Um dia eu fui uma pequena garotinha, brincando de boneca, sem dizer uma palavra. Uma criança sem preocupações, mas com uma cabeça tão esquisita que surpreendia até a si mesma, às vezes. Depois, a pequena garotinha morreu, eu virei uma criança sem os dois dentes da frente, correndo e driblando cercas de arame farpado. Joelhos arranhados e sorrisos estampados, aquilo era a felicidade real, certo? Mas daí a criança começou a pensar em como se vive. E como se vive? Deu medo de não saber viver. Mas ela vivia, não é, então devia saber viver. Começou a perceber que tinha mesmo alguma coisa de errada com sua cabeça. Daí , a criança entrou em um coma profundo. Não estava morta ainda, não. Às vezes acordava de seu estado, gritava alguma coisa, agia de tal maneira, e voltava pro coma, deixando a pré-adolescente que eu me tornara corada de vergonha. Infantil. Sim, é claro que era infantil, era meio criança e meio adolescente! A dor de cotovelo começou a aparecer, e doía de verdade pra um coração infanto-juvenil. Mas isso não era realmente importante... Não perto do que viria.
A pré-adolescente morreu, junto com a criança. Aquela cabecinha louca foi piorando, e percebeu qual era o problema quando aprendeu a definição pra isso: Sua mente era escatológica. Sem hipocrisias, meio suja, rabiscada,caricata. Pré-adolescente e criança faleceram, como eu disse. Foram enterradas juntas com a adolescente, que teve uma vida curta. Apareceram pessoas gritando comigo. CRESÇA! CRESÇA! AMADUREÇA!
E a pessoa que eu havia me tornado, nem criança, nem adolescente, nem adulta, ficou tão assustada que obedeceu. Cresci. E aí, me olhei no espelho, e o que sou eu? Não sou uma mulher, sou? Mas não sou uma menina, sou? Não.

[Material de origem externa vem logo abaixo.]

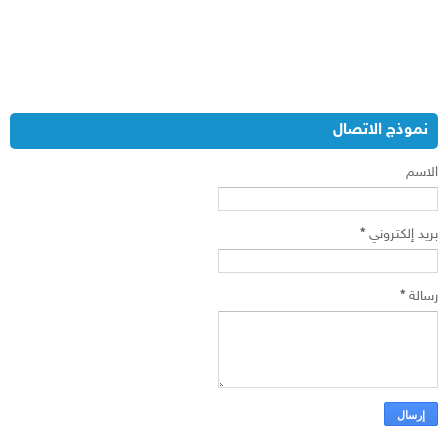
نموذج الاتصال
الاسم
بريد إلكتروني
*
رسالة
*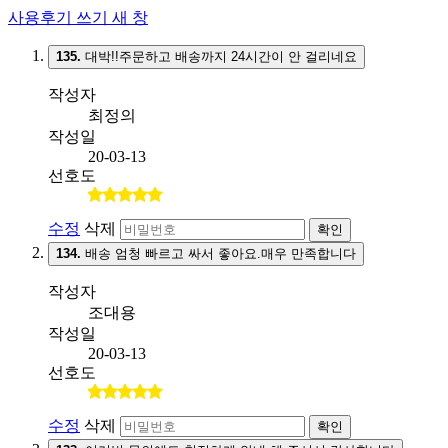
사용후기 쓰기
새 창
135.
대박!!주문하고 배송까지 24시간이 안 걸리네요
작성자
최정의
작성일
20-03-13
선호도
수정
삭제
확인
134.
배송 엄청 빠르고 싸서 좋아요.매우 만족합니다
작성자
조대용
작성일
20-03-13
선호도
수정
삭제
확인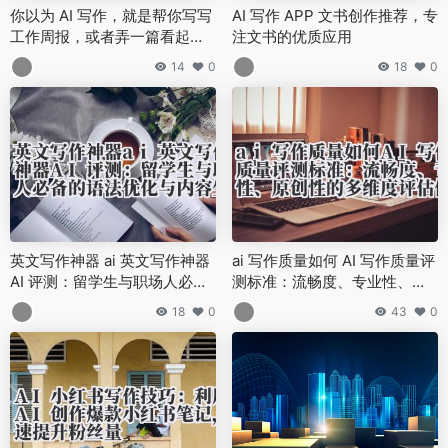
你以为 AI 写作，就是帮你写写
AI 写作 APP 文书创作推荐，专
工作周报，或者弄一篇看起来
注文书的优质应用
还过得去的公关稿？
14
0
18
0
英文写作神器 ai 英文写作神器
ai 写作质量如何 AI 写作质量评
AI 评测：留学生与职场人必备
测标准：流畅度、专业性、原
的语法优化与内容生成工具
创性的多维度评估体系
18
0
43
0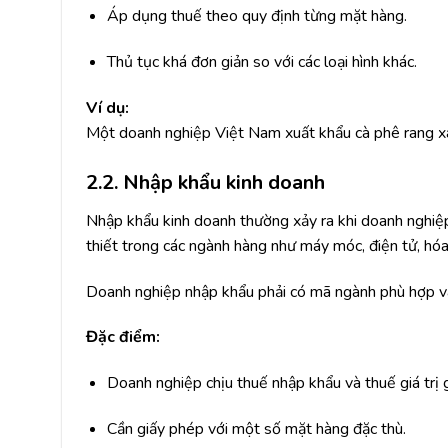
Áp dụng thuế theo quy định từng mặt hàng.
Thủ tục khá đơn giản so với các loại hình khác.
Ví dụ:
Một doanh nghiệp Việt Nam xuất khẩu cà phê rang x
2.2. Nhập khẩu kinh doanh
Nhập khẩu kinh doanh thường xảy ra khi doanh nghiệ
thiết trong các ngành hàng như máy móc, điện tử, hóa
Doanh nghiệp nhập khẩu phải có mã ngành phù hợp và
Đặc điểm:
Doanh nghiệp chịu thuế nhập khẩu và thuế giá trị g
Cần giấy phép với một số mặt hàng đặc thù.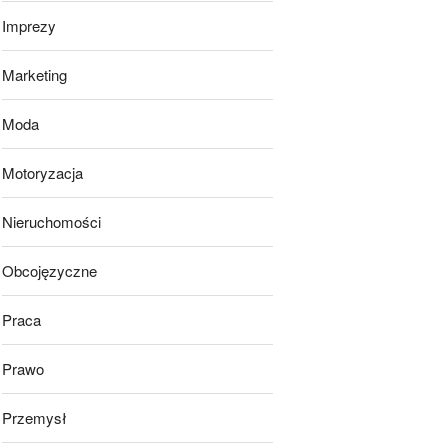
Imprezy
Marketing
Moda
Motoryzacja
Nieruchomości
Obcojęzyczne
Praca
Prawo
Przemysł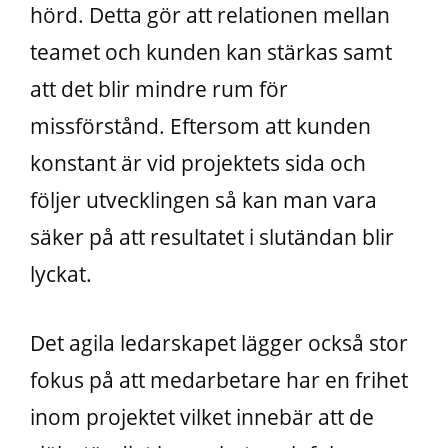
hörd. Detta gör att relationen mellan
teamet och kunden kan stärkas samt
att det blir mindre rum för
missförstånd. Eftersom att kunden
konstant är vid projektets sida och
följer utvecklingen så kan man vara
säker på att resultatet i slutändan blir
lyckat.
Det agila ledarskapet lägger också stor
fokus på att medarbetare har en frihet
inom projektet vilket innebär att de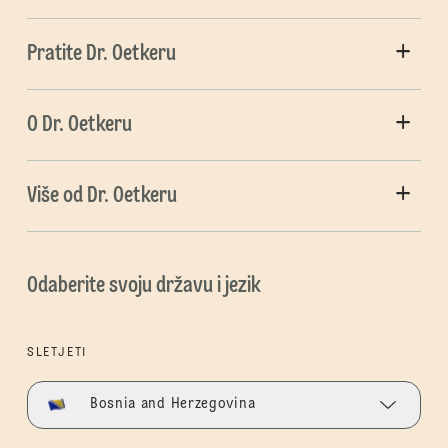
Pratite Dr. Oetkeru
O Dr. Oetkeru
Više od Dr. Oetkeru
Odaberite svoju državu i jezik
SLETJETI
Bosnia and Herzegovina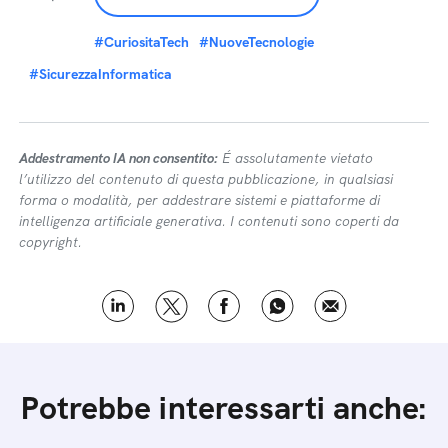
#CuriositaTech
#NuoveTecnologie
#SicurezzaInformatica
Addestramento IA non consentito:
É assolutamente vietato
l’utilizzo del contenuto di questa pubblicazione, in qualsiasi
forma o modalità, per addestrare sistemi e piattaforme di
intelligenza artificiale generativa. I contenuti sono coperti da
copyright.
Potrebbe interessarti anche: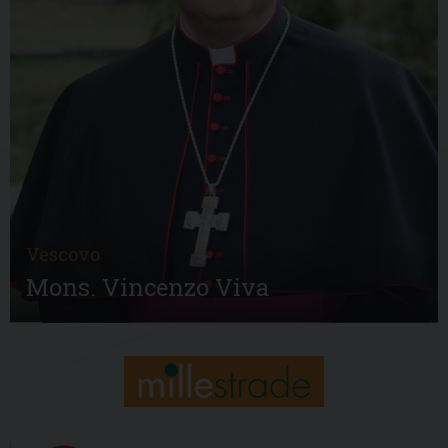
Vescovo
Mons. Vincenzo Viva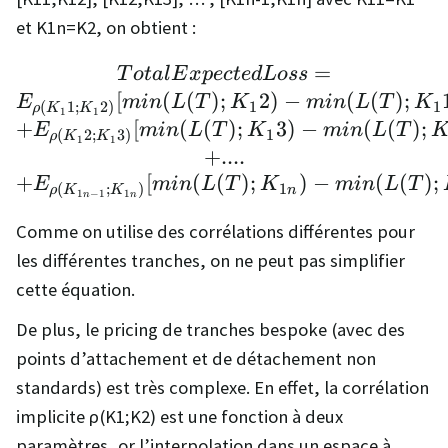
et K1n=K2, on obtient :
TotalExpectedLoss= \
=
T
o
t
a
lE
x
p
ec
t
e
d
L
oss
[
(
(
)
;
2
)
−
(
(
)
;
E
min
L
T
K
min
L
T
K
1
1
(
1
;
2
)
ρ
K
K
1
1
+
[
(
(
)
;
3
)
−
(
(
)
;
E
min
L
T
K
min
L
T
1
(
2
;
3
)
ρ
K
K
1
1
+
....
+
[
(
(
)
;
)
−
(
(
)
;
E
min
L
T
K
min
L
T
1
(
;
)
n
ρ
K
K
1
−
1
1
n
n
Comme on utilise des corrélations différentes pour
les différentes tranches, on ne peut pas simplifier
cette équation.
De plus, le pricing de tranches bespoke (avec des
points d’attachement et de détachement non
standards) est très complexe. En effet, la corrélation
implicite ρ(K1;K2) est une fonction à deux
paramètres, or l’interpolation dans un espace à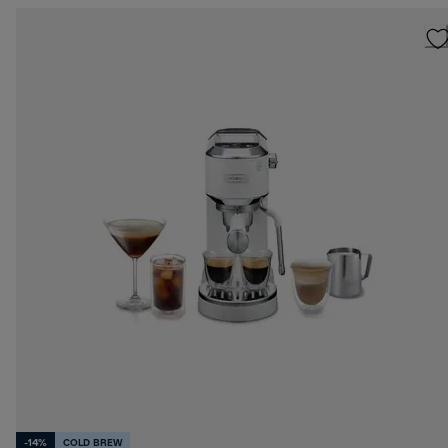
-14%
COLD BREW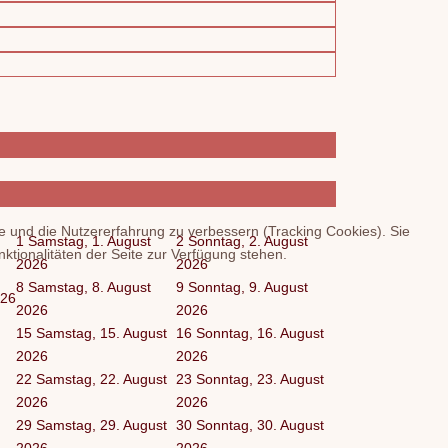
te und die Nutzererfahrung zu verbessern (Tracking Cookies). Sie
1
Samstag, 1. August
2
Sonntag, 2. August
ktionalitäten der Seite zur Verfügung stehen.
2026
2026
8
Samstag, 8. August
9
Sonntag, 9. August
026
2026
2026
15
Samstag, 15. August
16
Sonntag, 16. August
2026
2026
22
Samstag, 22. August
23
Sonntag, 23. August
2026
2026
29
Samstag, 29. August
30
Sonntag, 30. August
2026
2026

Mas as definições não são mesmo importantes. A questão mesmo é a mudança.

Como uma criança despreocupada se transforma no que eu me transformei?
Troquei o desejo de chocolate pelo de antidepressivos. Troquei o desejo de colo pelo de um mero abraço que pudesse satisfazer minha carência. Troquei de roupas, de corte de cabelo, troquei tudo o que eu considerava belo e certo. Mas somos o que somos. E nessas trocas, me encontrei, em busca de felicidade plena, que reconheço ser impossível. E isso não me faz desistir.